Notez que cet article abordera mon expérience d’un point de vue lifestyle, et non technique: pour savoir comment prendre soin d’un chiot ou d’un chien, l’idéal est tout simplement de se référer à des professionnels (vétérinaire, éleveur, éducateur…) et/ou se plonger dans des ouvrages spécialisés. Pas non plus de jugements ou de leçons: c’est un regard personnel que je veux vous apporter ici !

Étant également l’heureuse maman d’un chat, ma Lily, depuis 7 ans, il sera peut-être intéressant de vous présenter un bilan similaire sur le fait d’avoir un petit félin à la maison.

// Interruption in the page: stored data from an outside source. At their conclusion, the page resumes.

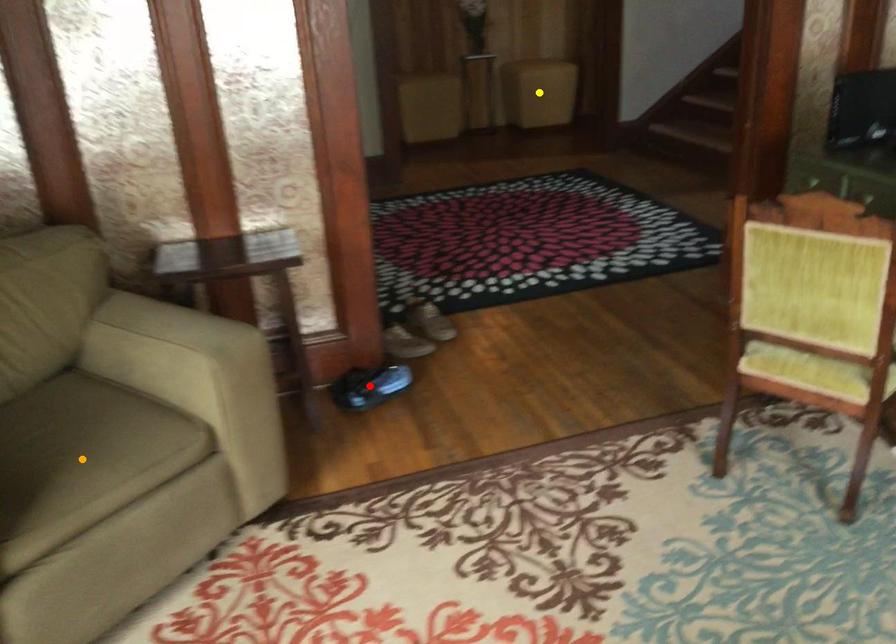 Order these from nearest to farthest:
1. orange point
2. yellow point
3. red point

1. orange point
2. red point
3. yellow point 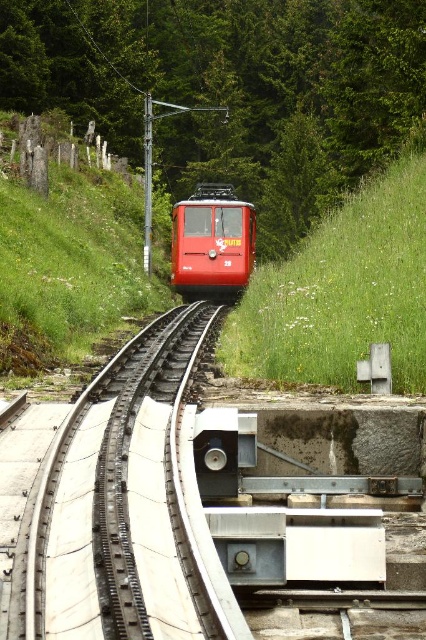 Between point (9, 490) and point (279, 285), which one is positioned in front?

Point (9, 490)

In the scene shown: Does metallic gray train track at center have a smaller size compared to green grass at center?

Yes.

This screenshot has height=640, width=426. What do you see at coordinates (118, 500) in the screenshot? I see `metallic gray train track at center` at bounding box center [118, 500].

You are a GUI agent. You are given a task and a screenshot of the screen. Output one action in this format:
    pyautogui.click(x=<x>, y=<y>)
    Task: Click on the metallic gray train track at center
    The image size is (426, 640).
    Given the screenshot: What is the action you would take?
    pyautogui.click(x=118, y=500)

Describe the element at coordinates (342, 291) in the screenshot. I see `green grass at center` at that location.

Based on the photo, between green grass at center and shiny red train at center, which one appears on the left side from the viewer's perspective?

Positioned to the left is shiny red train at center.

Who is more distant from viewer, (344, 266) or (244, 208)?

The point (244, 208) is more distant.

Where is `green grass at center`? green grass at center is located at coordinates (342, 291).

Does metallic gray train track at center have a greater height compared to shiny red train at center?

No.

Is metallic gray train track at center positioned behind shiny red train at center?

No, metallic gray train track at center is in front of shiny red train at center.

Between point (115, 588) and point (232, 225), which one is positioned behind?

The point (232, 225) is behind.

Locate an element on the screen. metallic gray train track at center is located at coordinates (118, 500). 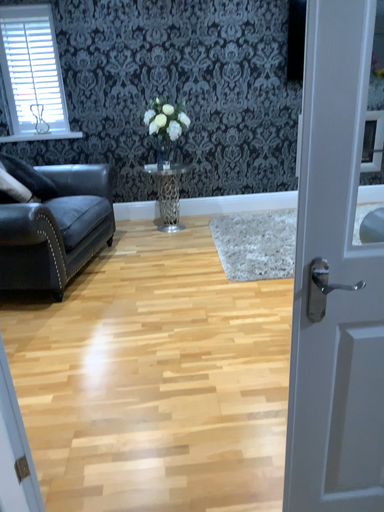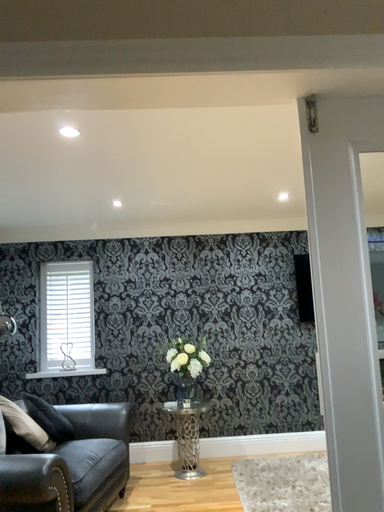 Question: How did the camera likely rotate when shooting the video?

Choices:
 (A) rotated upward
 (B) rotated downward

Answer: (A) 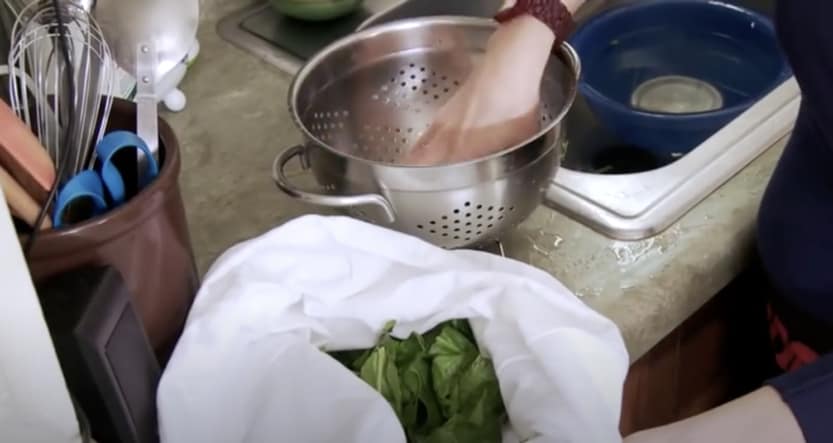 Where is `sink`? The width and height of the screenshot is (833, 443). sink is located at coordinates (585, 175). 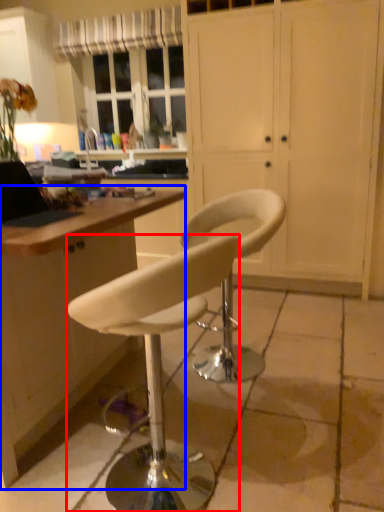 Question: Which of the following is the farthest to the observer, chair (highlighted by a red box) or desk (highlighted by a blue box)?

Choices:
 (A) chair
 (B) desk

Answer: (B) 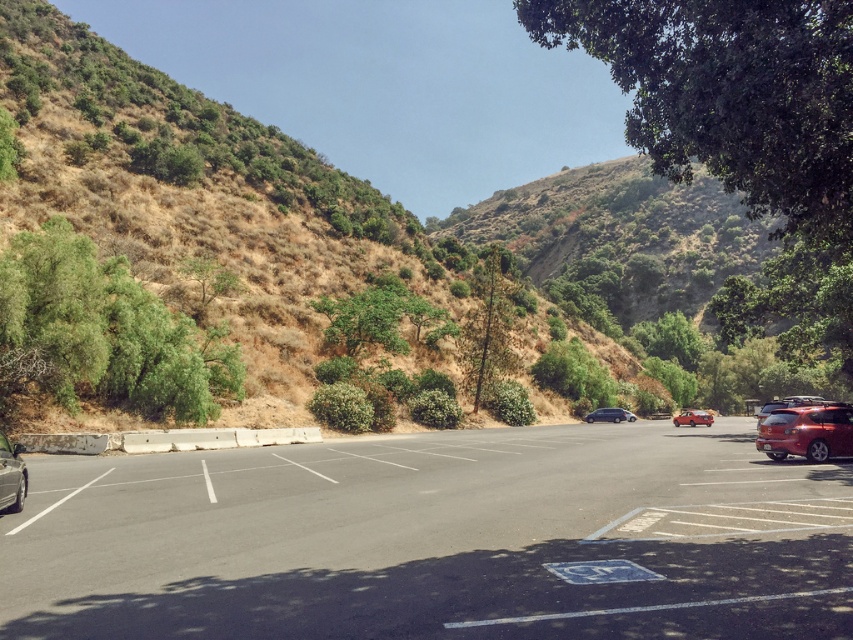 Question: Does green leafy tree at upper right appear under metallic silver car at left?

Choices:
 (A) yes
 (B) no

Answer: (B)

Question: Which of the following is the farthest from the observer?

Choices:
 (A) shiny metallic car at lower right
 (B) metallic silver car at left
 (C) shiny red car at center

Answer: (C)

Question: Which object is farther from the camera taking this photo?

Choices:
 (A) dried grass at center
 (B) green textured tree at center
 (C) shiny red car at center
 (D) satin black sedan at center

Answer: (D)

Question: Can you confirm if dried grass at center is positioned to the left of green textured tree at center?

Choices:
 (A) yes
 (B) no

Answer: (A)

Question: Which point is farther to the camera?

Choices:
 (A) dried grass at center
 (B) black asphalt parking lot at center

Answer: (A)

Question: Can you confirm if black asphalt parking lot at center is smaller than metallic silver car at left?

Choices:
 (A) yes
 (B) no

Answer: (B) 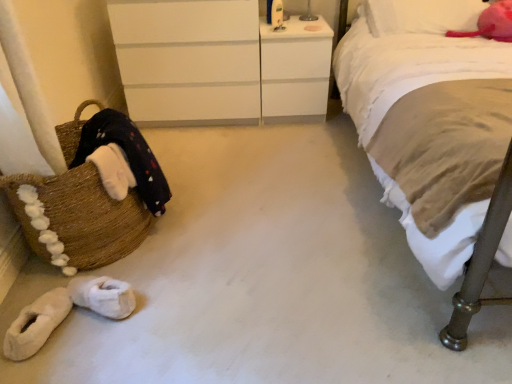 I want to click on empty space that is to the right of white fluffy slippers at lower left, the first footwear positioned from the right, so click(x=160, y=301). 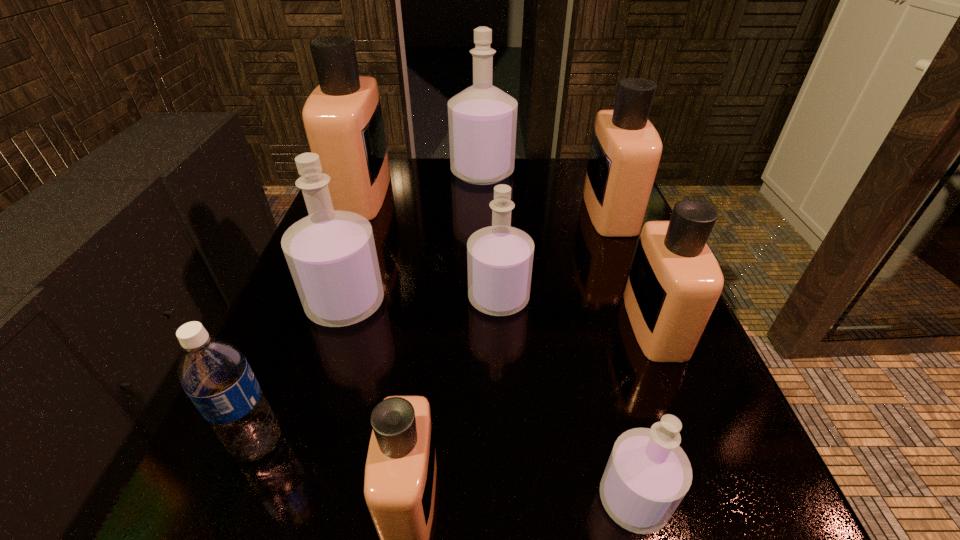 Where is `perfume that is the fifth closest to the water bottle`? The width and height of the screenshot is (960, 540). perfume that is the fifth closest to the water bottle is located at coordinates pos(342,117).

Locate an element on the screen. purple perfume that is the second closest to the nearest purple perfume is located at coordinates (331, 254).

Find the location of `the third closest purple perfume to the farthest purple perfume`. the third closest purple perfume to the farthest purple perfume is located at coordinates (648, 474).

This screenshot has height=540, width=960. Identify the location of beige perfume that stands as the third closest to the third smallest beige perfume. (400, 474).

Select which beige perfume appears as the second closest to the nearest purple perfume. Please provide its 2D coordinates. Your answer should be formatted as a tuple, i.e. [(x, y)], where the tuple contains the x and y coordinates of a point satisfying the conditions above.

[(400, 474)]

Where is `vacant region that satisfies the following two spatial constraints: 1. on the back side of the third biggest purple perfume; 2. on the left side of the water bottle`? The height and width of the screenshot is (540, 960). vacant region that satisfies the following two spatial constraints: 1. on the back side of the third biggest purple perfume; 2. on the left side of the water bottle is located at coordinates (317, 298).

The height and width of the screenshot is (540, 960). Identify the location of vacant region that satisfies the following two spatial constraints: 1. on the front side of the leftmost purple perfume; 2. on the left side of the nearest purple perfume. (282, 500).

You are a GUI agent. You are given a task and a screenshot of the screen. Output one action in this format:
    pyautogui.click(x=<x>, y=<y>)
    Task: Click on the vacant space that satisfies the following two spatial constraints: 1. on the front label of the third smallest beige perfume; 2. on the front side of the third biggest purple perfume
    
    Given the screenshot: What is the action you would take?
    pyautogui.click(x=645, y=298)

At what (x,y) coordinates should I click in order to perform the action: click on free point that satisfies the following two spatial constraints: 1. on the back side of the third smallest purple perfume; 2. on the front label of the leftmost beige perfume. Please return your answer as a coordinate pair (x, y). Looking at the image, I should click on (381, 194).

Where is `free space that satisfies the following two spatial constraints: 1. on the front label of the biggest beige perfume; 2. on the right side of the second biggest purple perfume`? This screenshot has width=960, height=540. free space that satisfies the following two spatial constraints: 1. on the front label of the biggest beige perfume; 2. on the right side of the second biggest purple perfume is located at coordinates (319, 303). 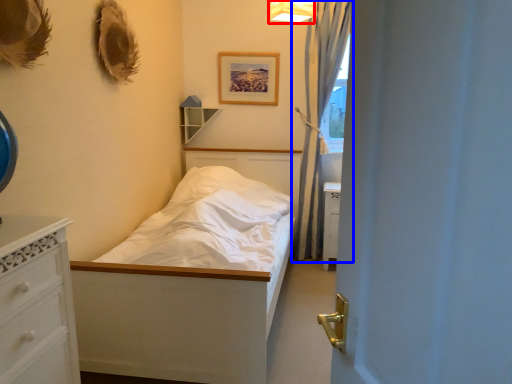 Question: Which object is further to the camera taking this photo, light fixture (highlighted by a red box) or curtain (highlighted by a blue box)?

Choices:
 (A) light fixture
 (B) curtain

Answer: (B) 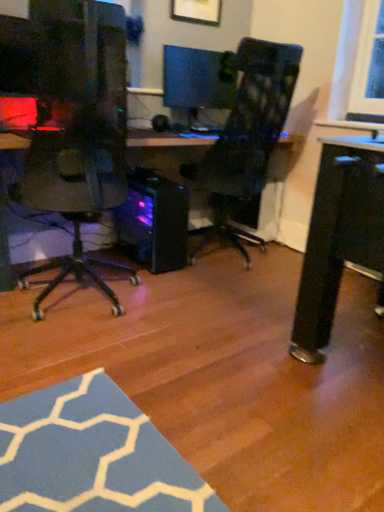 Question: From the image's perspective, is matte black monitor at center above or below transparent plastic computer tower at center?

Choices:
 (A) above
 (B) below

Answer: (A)

Question: In the image, is matte black monitor at center positioned in front of or behind transparent plastic computer tower at center?

Choices:
 (A) front
 (B) behind

Answer: (B)

Question: From their relative heights in the image, would you say matte black monitor at center is taller or shorter than transparent plastic computer tower at center?

Choices:
 (A) short
 (B) tall

Answer: (A)

Question: From a real-world perspective, is transparent plastic computer tower at center above or below matte black monitor at center?

Choices:
 (A) below
 (B) above

Answer: (A)

Question: Based on their positions, is transparent plastic computer tower at center located to the left or right of matte black monitor at center?

Choices:
 (A) right
 (B) left

Answer: (B)

Question: Is point (155, 245) positioned closer to the camera than point (173, 78)?

Choices:
 (A) farther
 (B) closer

Answer: (B)

Question: Considering their positions, is transparent plastic computer tower at center located in front of or behind matte black monitor at center?

Choices:
 (A) behind
 (B) front

Answer: (B)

Ça n’a absolument rien à voir, surtout pour moi qui justement suis plutôt une fille à chiens au départ, et la comparaison est assez fascinante ! Je pourrais également vous parler de la cohabitation entre les deux espèces… Bref, si le sujet des animaux de compagnie vous intéresse, j’aurai plein de choses à vous raconter – dites-moi !avoir-un-chien1

(Oui, Maddox n’est pas très bisous, haha !)

AVOIR UN CHIEN EN APPARTEMENT

De nombreuses personnes ont une opinion très catégorique sur l’idée d’avoir un chien en appartement, arguant que l’animal ne peut être heureux dans ces conditions. C’est à mon sens un point de vue erroné, ou du moins incomplet, car il se centre sur l’idée qu’un espace extérieur privé est la clé du bonheur canin, alors que d’autres critères peuvent être tout aussi, ou encore plus, importants.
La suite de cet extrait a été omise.